EXERCISE DESCRIPTION. Retype each entry below exactly. Do not carry any image over.

Page-level text extractions.
***
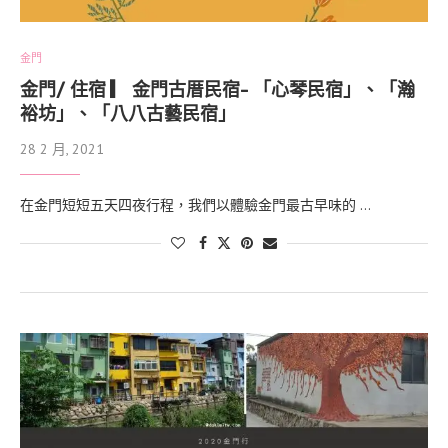
金門
金門/ 住宿 ▎ 金門古厝民宿- 「心琴民宿」、「瀚
裕坊」、「八八古藝民宿」
28 2 月, 2021
在金門短短五天四夜行程，我們以體驗金門最古早味的 …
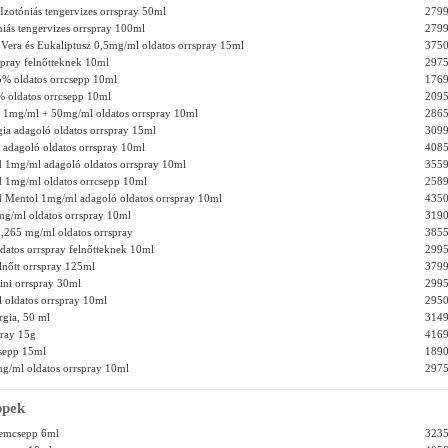
 Izotóniás tengervizes orrspray 50ml
2799
niás tengervizes orrspray 100ml
2799
 Vera és Eukaliptusz 0,5mg/ml oldatos orrspray 15ml
3750
pray felnőtteknek 10ml
2975
5% oldatos orrcsepp 10ml
1769
 oldatos orrcsepp 10ml
2095
 1mg/ml + 50mg/ml oldatos orrspray 10ml
2865
rgia adagoló oldatos orrspray 15ml
3099
a adagoló oldatos orrspray 10ml
4085
d 1mg/ml adagoló oldatos orrspray 10ml
3559
d 1mg/ml oldatos orrcsepp 10ml
2589
d Mentol 1mg/ml adagoló oldatos orrspray 10ml
4350
mg/ml oldatos orrspray 10ml
3190
,265 mg/ml oldatos orrspray
3855
ldatos orrspray felnőtteknek 10ml
2995
lnőtt orrspray 125ml
3799
ni orrspray 30ml
2995
 oldatos orrspray 10ml
2950
rgia, 50 ml
3149
pray 15g
4169
csepp 15ml
1890
g/ml oldatos orrspray 10ml
2975
ppek
zemcsepp 6ml
3235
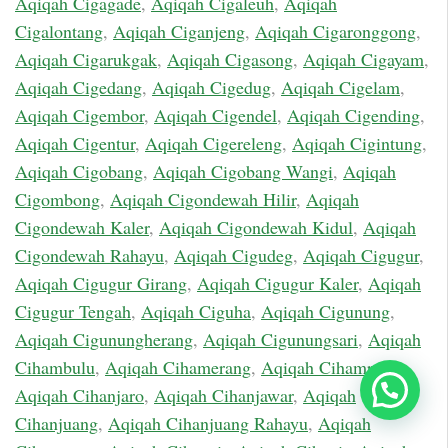
Aqiqah Cigagade
,
Aqiqah Cigaleuh
,
Aqiqah
Cigalontang
,
Aqiqah Ciganjeng
,
Aqiqah Cigaronggong
,
Aqiqah Cigarukgak
,
Aqiqah Cigasong
,
Aqiqah Cigayam
,
Aqiqah Cigedang
,
Aqiqah Cigedug
,
Aqiqah Cigelam
,
Aqiqah Cigembor
,
Aqiqah Cigendel
,
Aqiqah Cigending
,
Aqiqah Cigentur
,
Aqiqah Cigereleng
,
Aqiqah Cigintung
,
Aqiqah Cigobang
,
Aqiqah Cigobang Wangi
,
Aqiqah
Cigombong
,
Aqiqah Cigondewah Hilir
,
Aqiqah
Cigondewah Kaler
,
Aqiqah Cigondewah Kidul
,
Aqiqah
Cigondewah Rahayu
,
Aqiqah Cigudeg
,
Aqiqah Cigugur
,
Aqiqah Cigugur Girang
,
Aqiqah Cigugur Kaler
,
Aqiqah
Cigugur Tengah
,
Aqiqah Ciguha
,
Aqiqah Cigunung
,
Aqiqah Cigunungherang
,
Aqiqah Cigunungsari
,
Aqiqah
Cihambulu
,
Aqiqah Cihamerang
,
Aqiqah Cihampelas
,
Chat Sekarang
Aqiqah Cihanjaro
,
Aqiqah Cihanjawar
,
Aqiqah
Cihanjuang
,
Aqiqah Cihanjuang Rahayu
,
Aqiqah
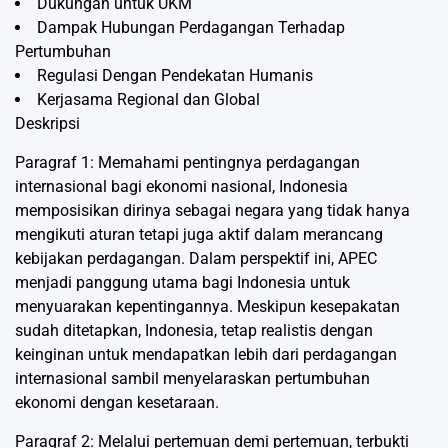
Dukungan untuk UKM
Dampak Hubungan Perdagangan Terhadap
Pertumbuhan
Regulasi Dengan Pendekatan Humanis
Kerjasama Regional dan Global
Deskripsi
Paragraf 1: Memahami pentingnya perdagangan
internasional bagi ekonomi nasional, Indonesia
memposisikan dirinya sebagai negara yang tidak hanya
mengikuti aturan tetapi juga aktif dalam merancang
kebijakan perdagangan. Dalam perspektif ini, APEC
menjadi panggung utama bagi Indonesia untuk
menyuarakan kepentingannya. Meskipun kesepakatan
sudah ditetapkan, Indonesia, tetap realistis dengan
keinginan untuk mendapatkan lebih dari perdagangan
internasional sambil menyelaraskan pertumbuhan
ekonomi dengan kesetaraan.
Paragraf 2: Melalui pertemuan demi pertemuan, terbukti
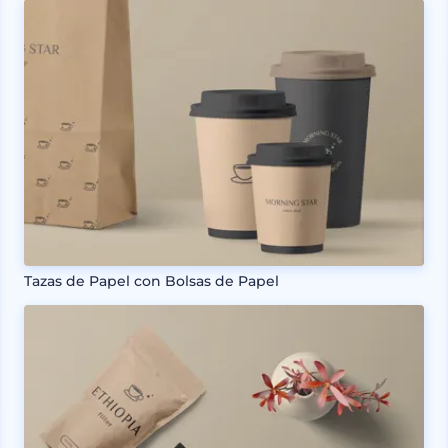
Tazas de Papel con Bolsas de Papel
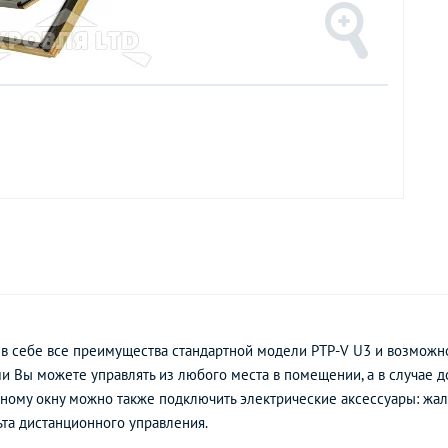
в себе все преимущества стандартной модели PTP-V U3 и возможн
и Вы можете управлять из любого места в помещении, а в случае д
дному окну можно также подключить электрические аксессуары: жал
та дистанционного управления.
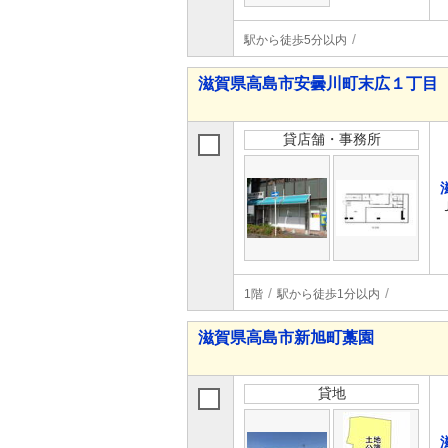
駅から徒歩5分以内
滋賀県高島市安曇川町末広１丁目
貸店舗・事務所
1階
駅から徒歩1分以内
滋賀県高島市新旭町藁園
貸地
***
EXERCISE OUTPUT.
金門
金門/ 住宿 ▎ 金門古厝民宿- 「心琴民宿」、「瀚
裕坊」、「八八古藝民宿」
28 2 月, 2021
在金門短短五天四夜行程，我們以體驗金門最古早味的 …
 Izotóniás tengervizes orrspray 50ml
2799
niás tengervizes orrspray 100ml
2799
 Vera és Eukaliptusz 0,5mg/ml oldatos orrspray 15ml
3750
pray felnőtteknek 10ml
2975
5% oldatos orrcsepp 10ml
1769
 oldatos orrcsepp 10ml
2095
 1mg/ml + 50mg/ml oldatos orrspray 10ml
2865
rgia adagoló oldatos orrspray 15ml
3099
a adagoló oldatos orrspray 10ml
4085
d 1mg/ml adagoló oldatos orrspray 10ml
3559
d 1mg/ml oldatos orrcsepp 10ml
2589
d Mentol 1mg/ml adagoló oldatos orrspray 10ml
4350
mg/ml oldatos orrspray 10ml
3190
,265 mg/ml oldatos orrspray
3855
ldatos orrspray felnőtteknek 10ml
2995
lnőtt orrspray 125ml
3799
ni orrspray 30ml
2995
 oldatos orrspray 10ml
2950
rgia, 50 ml
3149
pray 15g
4169
csepp 15ml
1890
g/ml oldatos orrspray 10ml
2975
ppek
zemcsepp 6ml
3235
Aqiqah Cigagade
,
Aqiqah Cigaleuh
,
Aqiqah
Cigalontang
,
Aqiqah Ciganjeng
,
Aqiqah Cigaronggong
,
Aqiqah Cigarukgak
,
Aqiqah Cigasong
,
Aqiqah Cigayam
,
Aqiqah Cigedang
,
Aqiqah Cigedug
,
Aqiqah Cigelam
,
Aqiqah Cigembor
,
Aqiqah Cigendel
,
Aqiqah Cigending
,
Aqiqah Cigentur
,
Aqiqah Cigereleng
,
Aqiqah Cigintung
,
Aqiqah Cigobang
,
Aqiqah Cigobang Wangi
,
Aqiqah
Cigombong
,
Aqiqah Cigondewah Hilir
,
Aqiqah
Cigondewah Kaler
,
Aqiqah Cigondewah Kidul
,
Aqiqah
Cigondewah Rahayu
,
Aqiqah Cigudeg
,
Aqiqah Cigugur
,
Aqiqah Cigugur Girang
,
Aqiqah Cigugur Kaler
,
Aqiqah
Cigugur Tengah
,
Aqiqah Ciguha
,
Aqiqah Cigunung
,
Aqiqah Cigunungherang
,
Aqiqah Cigunungsari
,
Aqiqah
Cihambulu
,
Aqiqah Cihamerang
,
Aqiqah Cihampelas
,
Chat Sekarang
Aqiqah Cihanjaro
,
Aqiqah Cihanjawar
,
Aqiqah
Cihanjuang
,
Aqiqah Cihanjuang Rahayu
,
Aqiqah
Dukungan untuk UKM
Dampak Hubungan Perdagangan Terhadap
Pertumbuhan
Regulasi Dengan Pendekatan Humanis
Kerjasama Regional dan Global
Deskripsi
Paragraf 1: Memahami pentingnya perdagangan
internasional bagi ekonomi nasional, Indonesia
memposisikan dirinya sebagai negara yang tidak hanya
mengikuti aturan tetapi juga aktif dalam merancang
kebijakan perdagangan. Dalam perspektif ini, APEC
menjadi panggung utama bagi Indonesia untuk
menyuarakan kepentingannya. Meskipun kesepakatan
sudah ditetapkan, Indonesia, tetap realistis dengan
keinginan untuk mendapatkan lebih dari perdagangan
internasional sambil menyelaraskan pertumbuhan
ekonomi dengan kesetaraan.
Paragraf 2: Melalui pertemuan demi pertemuan, terbukti
Tazas de Papel con Bolsas de Papel
в себе все преимущества стандартной модели PTP-V U3 и возможн
и Вы можете управлять из любого места в помещении, а в случае д
дному окну можно также подключить электрические аксессуары: жал
та дистанционного управления.
駅から徒歩5分以内
滋賀県高島市安曇川町末広１丁目
貸店舗・事務所
1階
駅から徒歩1分以内
滋賀県高島市新旭町藁園
貸地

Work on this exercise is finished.